From 82c787de0ea98e3c032368a5fd4ee46a1fac6283 Mon Sep 17 00:00:00 2001
From: Jinzhe Zeng <jinzhe.zeng@rutgers.edu>
Date: Thu, 10 Feb 2022 20:47:24 -0500
Subject: [PATCH] do some small optimization to ops (#943)

* do some small optimization to ops

1. avoid concat or add in loops.
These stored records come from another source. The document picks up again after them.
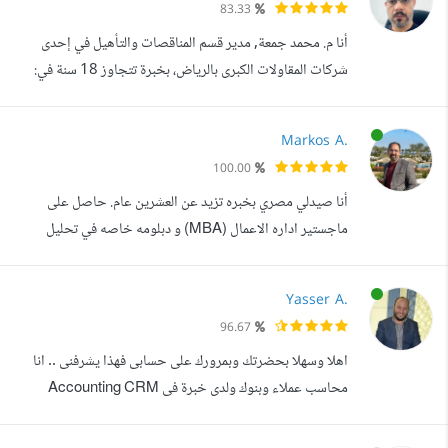
83.33
-شيب روكيت ) ومتابعة الكشوفات والعمولات متابعة حسابات
أنا م. محمد جمعة, مدير قسم المناقصات والتأهيل في إحدى
الشركات الوسيطة ...
شركات المقاولات الكبرى بالرياض، بخبرة تتجاوز 18 سنة في:
إعداد وتجهيز العروض الفنية والمالية للمشاريع الحكومية
والخاصة. دراسة كراسات الشروط والمواصفات وتحليل
Markos A.
متطلبات المشاريع. صياغة المستندات الرسمية والتقارير وفق
100.00
معايير دقيقة. متابعة إجراءات التأهيل والتسجيل لدى الجهات
أنا صيدلي مصري بخبره تزيد عن العشرين عام. حاصل على
المختلفة الحكومية والخاصة....
ماجستير اداره الاعمال (MBA) و دبلومه خاصه في تحليل
البيانات و شهادات عده في مهارات البيع و التواصل و التسويق و
التسعير و التفاوض و شهاده الTOT الخاصه بتدريب المدربين ،
Yasser A.
أعمل كمدير للمناقصات، الForecasting و الذكاء التنافسي ،
96.67
وإدارة الإيرادات، مع خبرة قيادية متقدمة في إدارة الأعمال
اهلا وسهلا بحضرتك وبمرورك على حسابى فهذا يشرفنى .. انا
والعمليات التجارية...
محاسب عملاء وبنوك ولدى خبرة فى Accounting CRM
ERP System Odoo 1- انشاء حساب عملاء 2-تسجيل
اوراق القبض (شيكات / كمبيالات ) على حساب العملاء 3- متابعة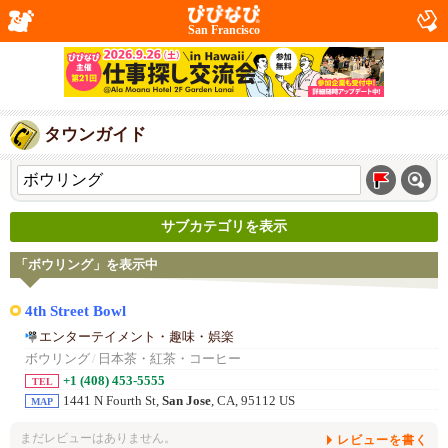
San Francisco
タウンガイド
サブカテゴリを表示
「ボウリング」を表示中
4th Street Bowl
エンターテイメント・趣味・娯楽
ボウリング
/
日本茶・紅茶・コーヒー
+1 (408) 453-5555
TEL
1441 N Fourth St,
San Jose
, CA, 95112 US
MAP
まだレビューはありません。
レビューを書く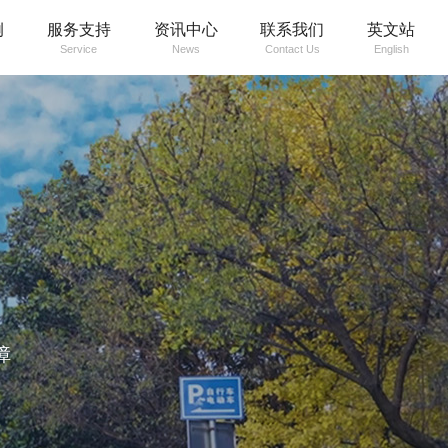
例
服务支持
资讯中心
联系我们
英文站
Service
News
Contact Us
English
障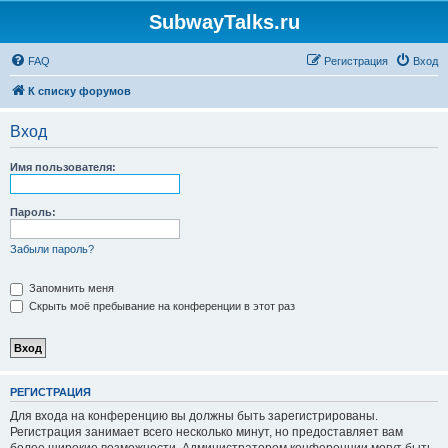
SubwayTalks.ru
FAQ
Регистрация
Вход
К списку форумов
Вход
Имя пользователя:
Пароль:
Забыли пароль?
Запомнить меня
Скрыть моё пребывание на конференции в этот раз
РЕГИСТРАЦИЯ
Для входа на конференцию вы должны быть зарегистрированы.
Регистрация занимает всего несколько минут, но предоставляет вам
более широкие возможности. Администратором конференции могут быть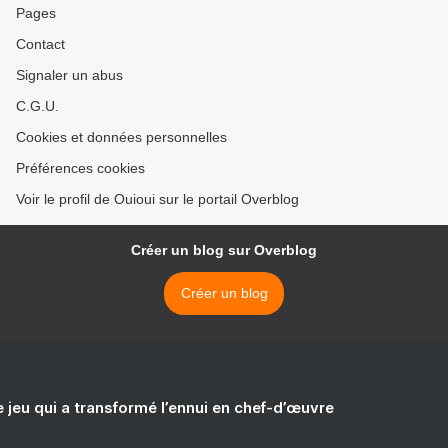
Pages
Contact
Signaler un abus
C.G.U.
Cookies et données personnelles
Préférences cookies
Voir le profil de Ouioui sur le portail Overblog
Créer un blog sur Overblog
Créer un blog
e jeu qui a transformé l’ennui en chef-d’œuvre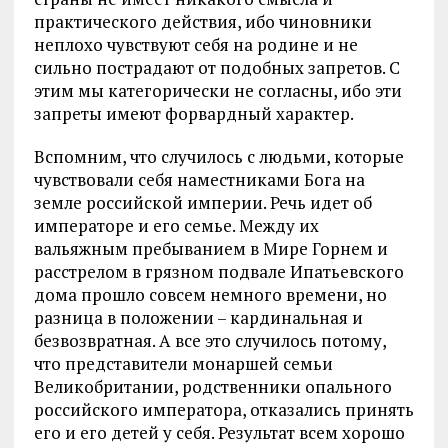
практического действия, ибо чиновники
неплохо чувствуют себя на родине и не
сильно пострадают от подобных запретов. С
этим мы категорически не согласны, ибо эти
запреты имеют форвардный характер.
Вспомним, что случилось с людьми, которые
чувствовали себя наместниками Бога на
земле российской империи. Речь идет об
императоре и его семье. Между их
вальяжным пребыванием в Мире Горнем и
расстрелом в грязном подвале Ипатьевского
дома прошло совсем немного времени, но
разница в положении – кардинальная и
безвозвратная. А все это случилось потому,
что представители монаршей семьи
Великобритании, родственники опального
российского императора, отказались принять
его и его детей у себя. Результат всем хорошо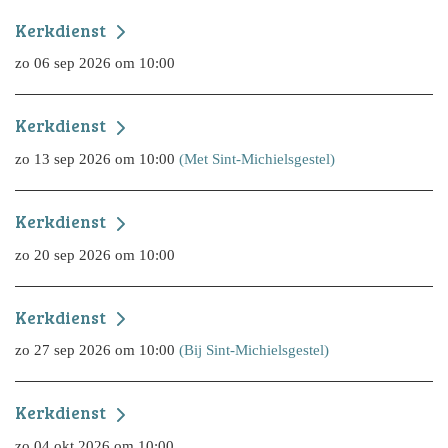
Kerkdienst
zo 06 sep 2026 om 10:00
Kerkdienst
zo 13 sep 2026 om 10:00
(Met Sint-Michielsgestel)
Kerkdienst
zo 20 sep 2026 om 10:00
Kerkdienst
zo 27 sep 2026 om 10:00
(Bij Sint-Michielsgestel)
Kerkdienst
zo 04 okt 2026 om 10:00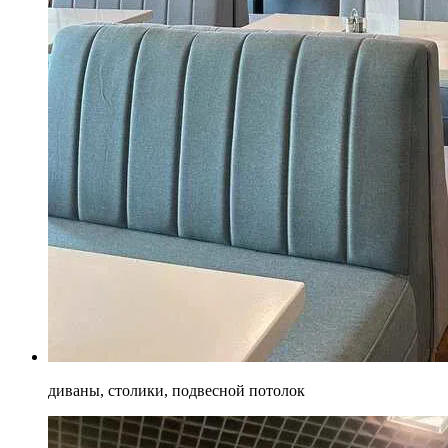
диваны, столики, подвесной потолок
Instead, append tensors to a list, and concat or accumulate_n after loops
2. remove a duplicated reshape

* revert unnecessary changes

* revert wfc.py as it has been decrepated
---
 deepmd/descriptor/se_a.py |  9 +++++----
 deepmd/fit/dipole.py      |  7 +++----
 deepmd/fit/ener.py        | 10 +++++-----
 deepmd/fit/polar.py       | 14 ++++++--------
 4 files changed, 19 insertions(+), 21 deletions(-)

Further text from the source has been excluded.